Task to carry out:
Gather every line from the entries below that includes "honneur".

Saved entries
________________________________________
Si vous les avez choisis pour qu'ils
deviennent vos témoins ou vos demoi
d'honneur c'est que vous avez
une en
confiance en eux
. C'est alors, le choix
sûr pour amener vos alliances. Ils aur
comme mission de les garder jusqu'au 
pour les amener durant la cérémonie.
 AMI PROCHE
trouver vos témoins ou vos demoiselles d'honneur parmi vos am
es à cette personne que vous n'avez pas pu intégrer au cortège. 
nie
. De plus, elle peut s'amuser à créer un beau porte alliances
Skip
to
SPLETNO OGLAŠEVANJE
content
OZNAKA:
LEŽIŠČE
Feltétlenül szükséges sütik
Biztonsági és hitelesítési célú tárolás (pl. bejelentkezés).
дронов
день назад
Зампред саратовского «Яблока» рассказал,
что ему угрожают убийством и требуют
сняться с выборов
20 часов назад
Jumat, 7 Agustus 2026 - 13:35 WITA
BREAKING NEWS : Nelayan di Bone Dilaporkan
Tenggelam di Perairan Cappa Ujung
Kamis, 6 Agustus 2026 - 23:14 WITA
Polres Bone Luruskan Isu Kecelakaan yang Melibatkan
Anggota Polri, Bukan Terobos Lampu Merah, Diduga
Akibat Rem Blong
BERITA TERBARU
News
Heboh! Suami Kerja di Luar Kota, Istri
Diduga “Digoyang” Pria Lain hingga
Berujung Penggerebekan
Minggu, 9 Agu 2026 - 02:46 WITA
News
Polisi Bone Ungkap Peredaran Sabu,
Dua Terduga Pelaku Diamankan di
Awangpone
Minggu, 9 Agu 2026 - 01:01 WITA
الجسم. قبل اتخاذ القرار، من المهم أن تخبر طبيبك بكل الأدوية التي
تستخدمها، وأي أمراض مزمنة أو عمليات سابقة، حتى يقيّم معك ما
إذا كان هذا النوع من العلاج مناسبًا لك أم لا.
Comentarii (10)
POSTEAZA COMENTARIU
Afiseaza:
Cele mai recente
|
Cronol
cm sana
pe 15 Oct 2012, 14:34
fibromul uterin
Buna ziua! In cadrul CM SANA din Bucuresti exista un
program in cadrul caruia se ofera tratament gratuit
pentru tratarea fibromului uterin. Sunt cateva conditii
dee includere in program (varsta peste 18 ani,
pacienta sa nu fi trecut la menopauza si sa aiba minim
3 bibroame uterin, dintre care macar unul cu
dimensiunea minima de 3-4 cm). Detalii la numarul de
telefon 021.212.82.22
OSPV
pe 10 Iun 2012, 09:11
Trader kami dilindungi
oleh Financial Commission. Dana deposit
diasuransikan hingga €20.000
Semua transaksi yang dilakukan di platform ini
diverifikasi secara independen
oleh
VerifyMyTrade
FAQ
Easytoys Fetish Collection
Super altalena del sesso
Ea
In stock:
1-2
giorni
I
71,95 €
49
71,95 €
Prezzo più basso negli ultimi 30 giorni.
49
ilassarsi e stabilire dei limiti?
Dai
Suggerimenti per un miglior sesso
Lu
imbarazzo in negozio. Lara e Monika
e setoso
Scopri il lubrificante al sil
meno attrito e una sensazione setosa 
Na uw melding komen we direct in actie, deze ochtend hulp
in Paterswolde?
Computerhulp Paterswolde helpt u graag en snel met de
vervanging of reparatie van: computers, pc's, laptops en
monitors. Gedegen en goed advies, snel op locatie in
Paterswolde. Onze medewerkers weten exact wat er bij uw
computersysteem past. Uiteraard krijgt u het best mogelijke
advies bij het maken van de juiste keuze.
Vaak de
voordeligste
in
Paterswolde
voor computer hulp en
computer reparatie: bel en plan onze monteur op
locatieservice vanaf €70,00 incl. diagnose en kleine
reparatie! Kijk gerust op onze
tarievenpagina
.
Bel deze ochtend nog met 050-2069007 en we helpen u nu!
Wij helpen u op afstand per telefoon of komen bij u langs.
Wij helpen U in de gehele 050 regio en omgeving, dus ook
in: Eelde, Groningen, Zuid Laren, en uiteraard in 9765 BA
________________________________________
Written reply:
d'honneur c'est que vous avez
trouver vos témoins ou vos demoiselles d'honneur parmi vos am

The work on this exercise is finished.